TASK ITEM:
After reading the lines below, count those that contain "诚展HR干货" and give the count alone.

Extracted page text data:
BEGIN

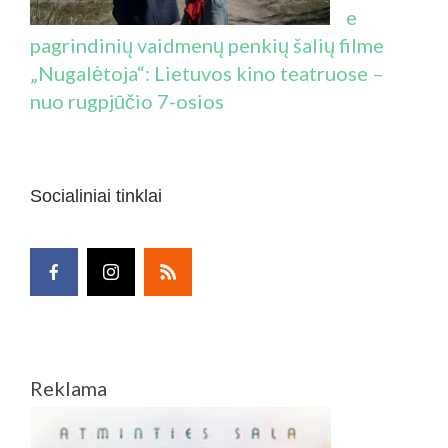
e
pagrindinių vaidmenų penkių šalių filme
„Nugalėtoja“: Lietuvos kino teatruose –
nuo rugpjūčio 7-osios
Socialiniai tinklai
Reklama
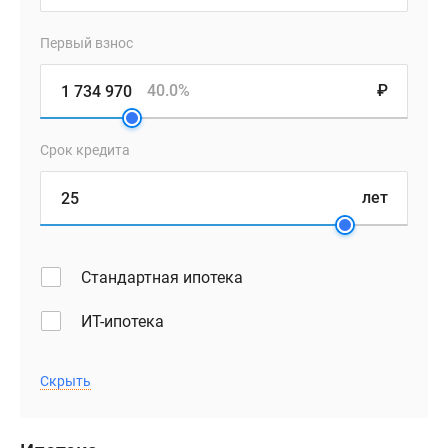
Первый взнос
40.0%
₽
Срок кредита
лет
Стандартная ипотека
ИТ-ипотека
Скрыть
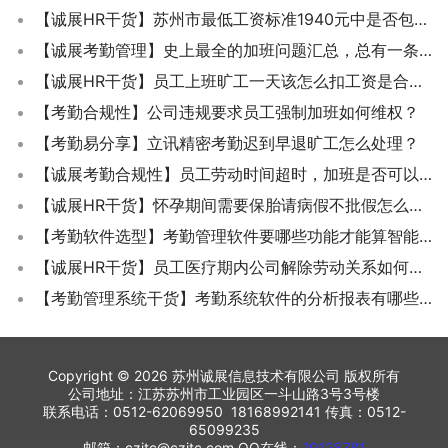
【诚展HR干货】苏州市最低工资标准1940元中是否包含职工个人应缴社保费用？
【诚展考勤管理】史上最全的加班问题汇总，总有一条适用于你
【诚展HR干货】员工上班旷工一天该怎么扣工资是合法的？
【考勤合规性】公司违规要求员工强制加班如何维权？
【考勤易分享】立讯精密考勤迟到早退旷工怎么处理？
【诚展考勤合规性】员工劳动时间超时，加班是否可以拒绝？
【诚展HR干货】怀孕期间需要保胎请病假不批假怎么处理？
【考勤软件选型】考勤管理软件要哪些功能才能算智能考勤系统？
【诚展HR干货】员工医疗期内公司解除劳动关系如何进行赔偿？
【考勤管理系统干货】考勤系统软件的分析报表有哪些？
Copyright © 2026 苏州诚展信息技术有限公司 版权所有
公司地址：江苏苏州市工业园区一斗山路3号3号楼
联系电话：0512-62069950 18168992141 传真：0512-
65099235
邮箱：czitc@czitc.com QQ在线：
19128781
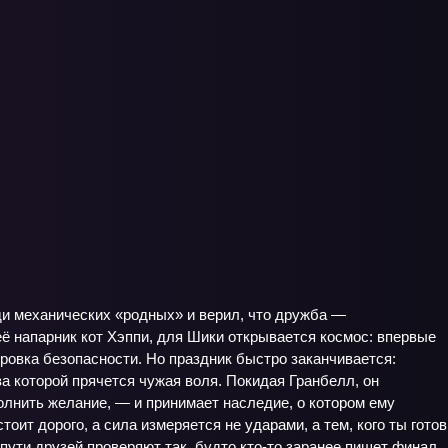
ди механических «родных» и верил, что дружба —
её напарник кот Хэппи, для Шики открывается космос: впервые
ровка безопасности. Но праздник быстро заканчивается:
за которой прячется чужая воля. Покидая Гранбелл, он
лнить желание, — и принимает наследие, о котором ему
тоит дорого, а сила измеряется не ударами, а тем, кого ты готов
 пути друзей проверяют так, будто кто-то заранее пишет финал.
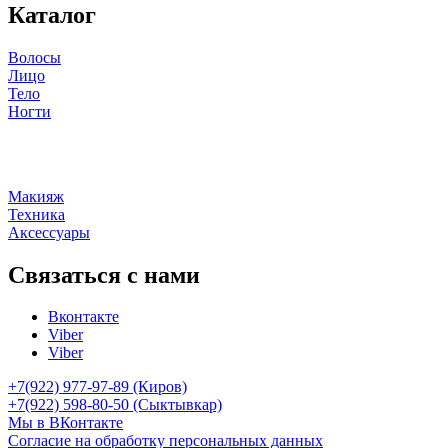
Каталог
Волосы
Лицо
Тело
Ногти
Макияж
Техника
Аксессуары
Связаться с нами
Вконтакте
Viber
Viber
+7(922) 977-97-89
(Киров)
+7(922) 598-80-50 (Сыктывкар)
Мы в ВКонтакте
Согласие на обработку персональных данных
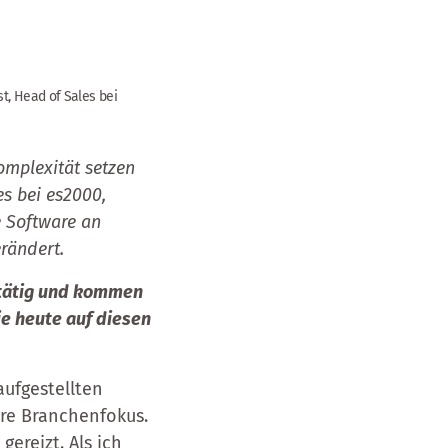
t, Head of Sales bei
mplexität setzen
s bei es2000,
e Software an
rändert.
0 tätig und kommen
ie heute auf diesen
aufgestellten
re Branchenfokus.
ereizt. Als ich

END

ANSWER SPACE:
4